SINGAPORE: Singapore and India should consider exploring the untapped potential of cooperation in naval ship building, an expert from an Indian naval think-tank said here on Friday.There are excellent opportunities for the two countries to jointly build warships in India, given Singapore’s technological and design expertise and the low production costs in India, particularly in terms of labour and raw-material, said Captain Gurpreet S Khurana, who is the executive director of the National Maritime Foundation in New Delhi.”India has lately offered several incentives to foreign firms to undertake joint-research and co-development of defence hardware,” he said.

“These include New Delhi’s new ‘mantra’ of ‘Make in India’, the attendant facilitation of overseas investments, and the raising of foreign direct investment (FDI) cap on defence from 26 per cent to 49 per cent,” he added.

Khurana spoke at the conference “The Merlion and the Ashoka: Singapore-India Strategic and Defence Ties”, which was organised by the Institute of Defence and Strategic Studies of Singapore.

He pointed out that the private sector in India was now being encouraged to participate in the defence industry, which was hitherto driven largely by state-controlled or public-sector enterprises.

He noted the strengthening defence cooperation between Singapore and India.

However, Khurana pointed out that defence-technology was conceived by the Singapore leaders as a facet of cooperation more than a decade ago during the signing of the bilateral Defence MoU in 2003.

Following that India-Singapore Defence Procurement and System Development Working Group (DPSD-WG) met in June 2007 to identify the specific areas of such cooperation, the two countries were yet to develop a functional agenda.

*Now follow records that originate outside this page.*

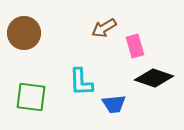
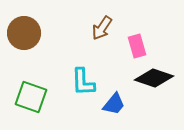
brown arrow: moved 2 px left; rotated 25 degrees counterclockwise
pink rectangle: moved 2 px right
cyan L-shape: moved 2 px right
green square: rotated 12 degrees clockwise
blue trapezoid: rotated 45 degrees counterclockwise
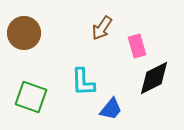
black diamond: rotated 45 degrees counterclockwise
blue trapezoid: moved 3 px left, 5 px down
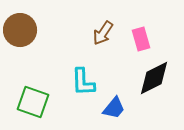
brown arrow: moved 1 px right, 5 px down
brown circle: moved 4 px left, 3 px up
pink rectangle: moved 4 px right, 7 px up
green square: moved 2 px right, 5 px down
blue trapezoid: moved 3 px right, 1 px up
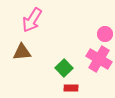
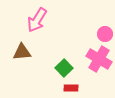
pink arrow: moved 5 px right
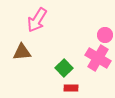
pink circle: moved 1 px down
pink cross: moved 1 px left, 1 px up
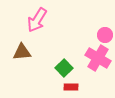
red rectangle: moved 1 px up
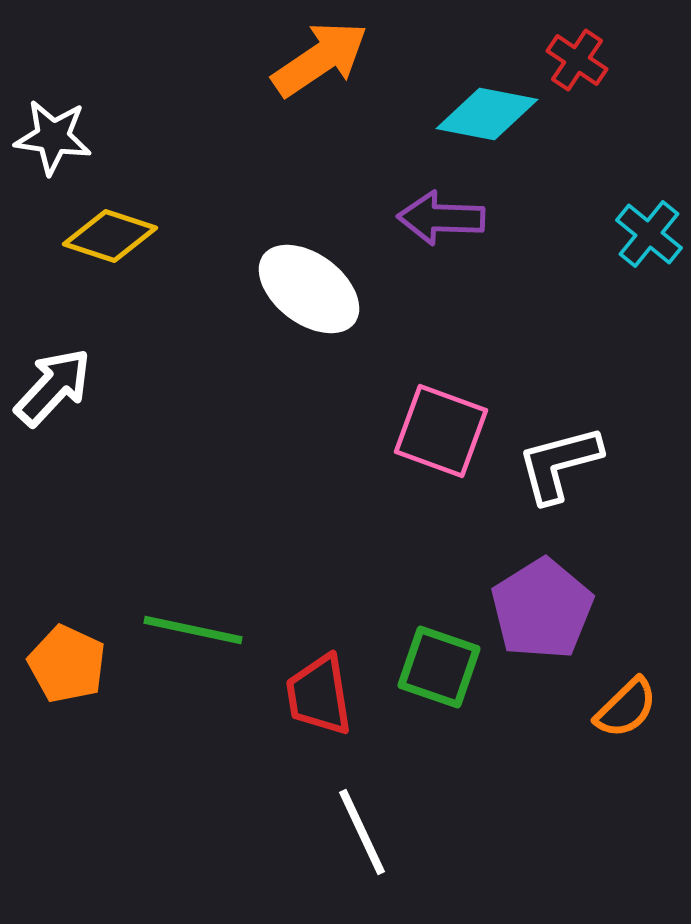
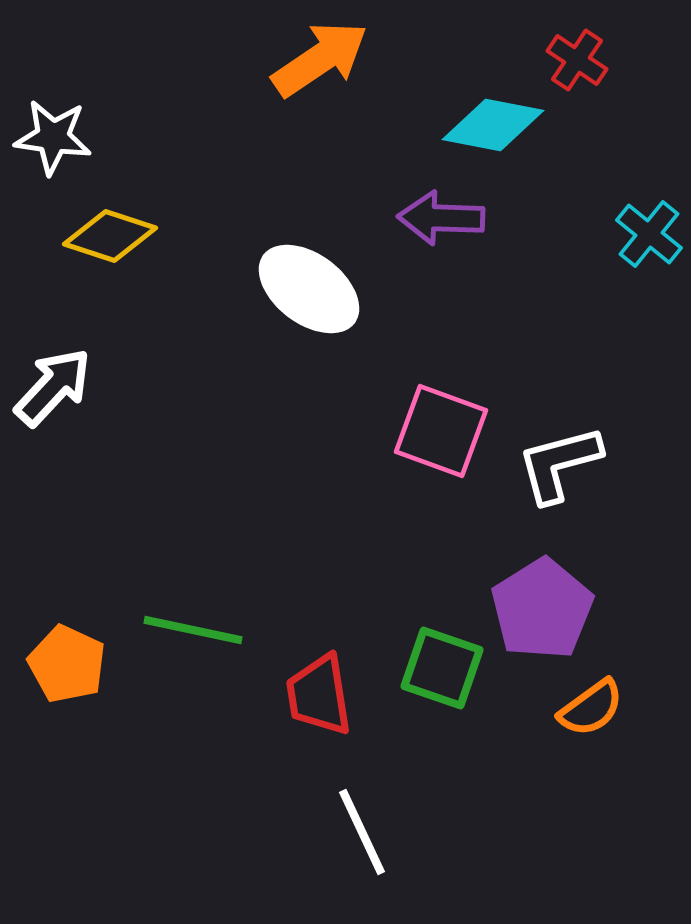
cyan diamond: moved 6 px right, 11 px down
green square: moved 3 px right, 1 px down
orange semicircle: moved 35 px left; rotated 8 degrees clockwise
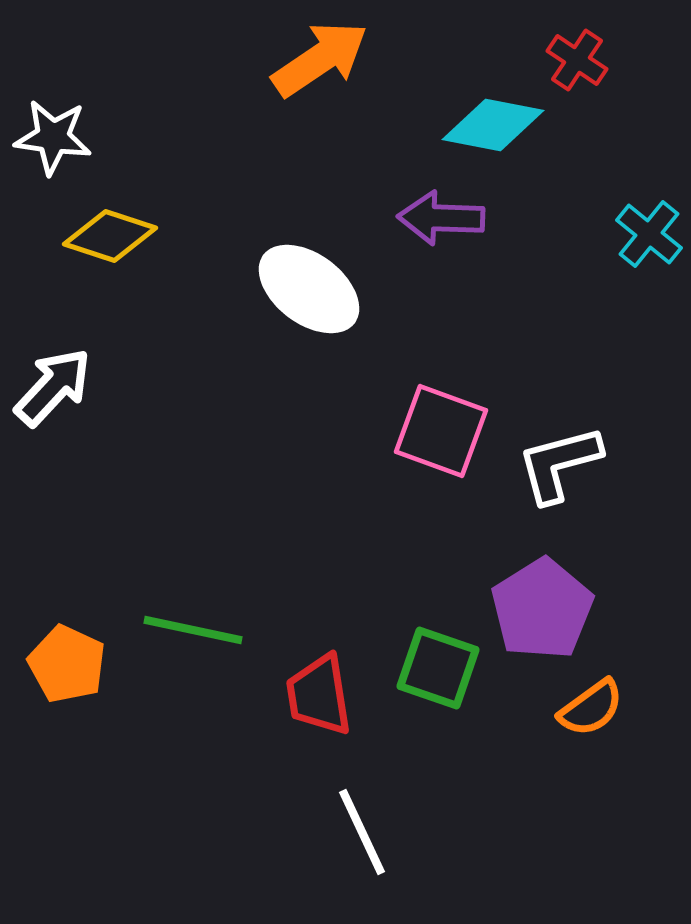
green square: moved 4 px left
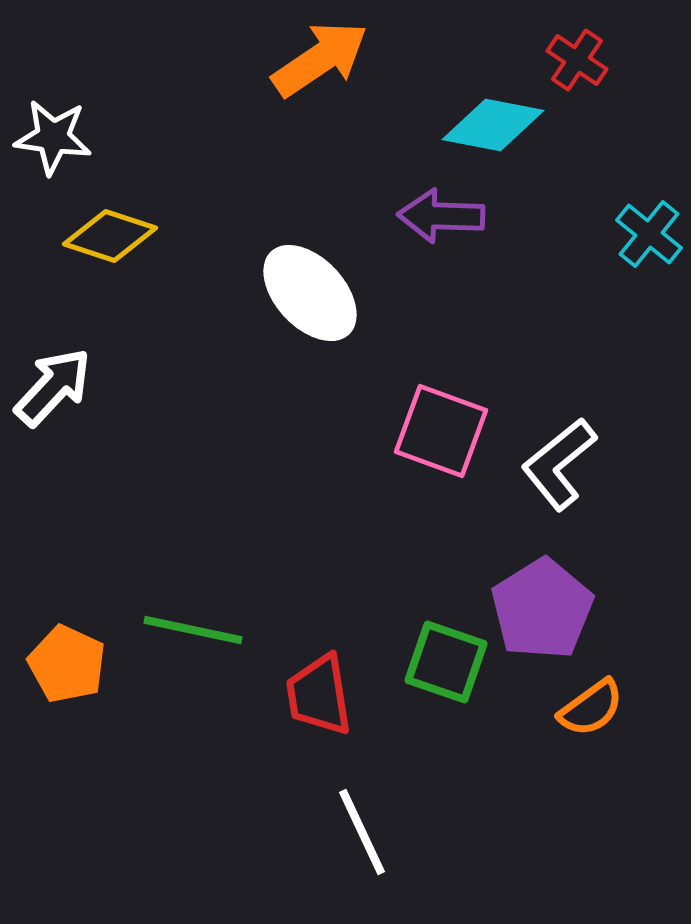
purple arrow: moved 2 px up
white ellipse: moved 1 px right, 4 px down; rotated 10 degrees clockwise
white L-shape: rotated 24 degrees counterclockwise
green square: moved 8 px right, 6 px up
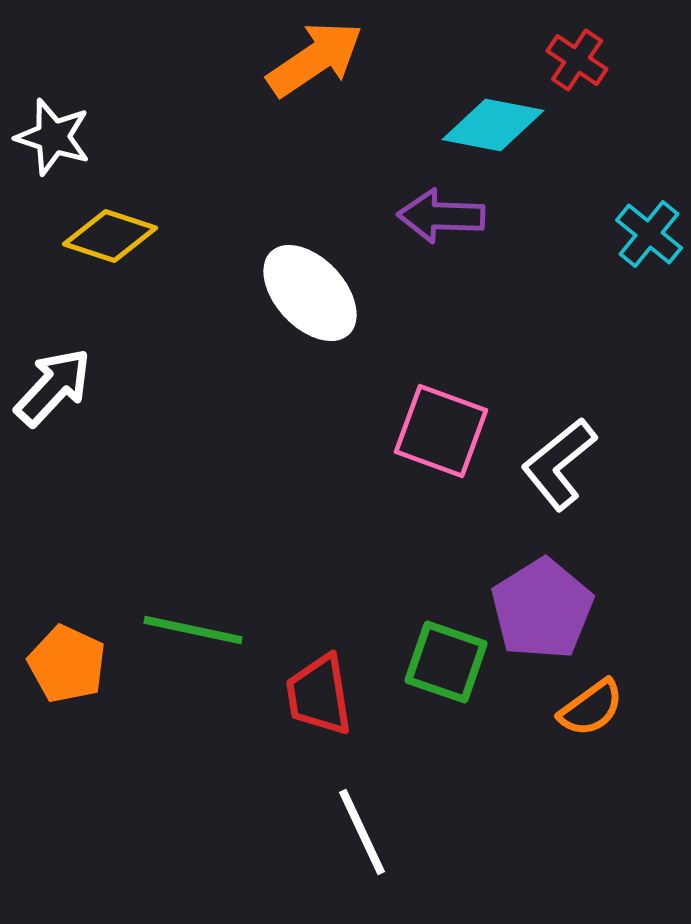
orange arrow: moved 5 px left
white star: rotated 10 degrees clockwise
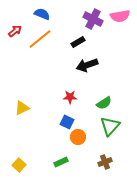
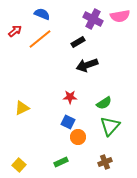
blue square: moved 1 px right
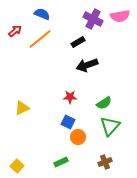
yellow square: moved 2 px left, 1 px down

“This facet of Singapore-India defence cooperation must not be seen as only buyer and seller relationship; both the nations may have to move towards long term and comprehensive cooperation such as joint scientific and technological research, development and production of weapons system and even explore sale to international customers,” he said.

Khurana said he was expecting to see the initiation of defence hardware co-development tie-ups between India and Japan in the near future.

“There is enormous economic potential for the Japanese to benefit from India, which is poised to spend a whopping USD 150 billion on defence hardware over the next decade, and is creating an in-house investment-friendly environment”, he said.

“The only hurdle for Tokyo is the restriction posed by the post-World War II Japanese Constitution on sharing defence hardware and technology with other countries, which are likely to be overcome sooner than later.” he added.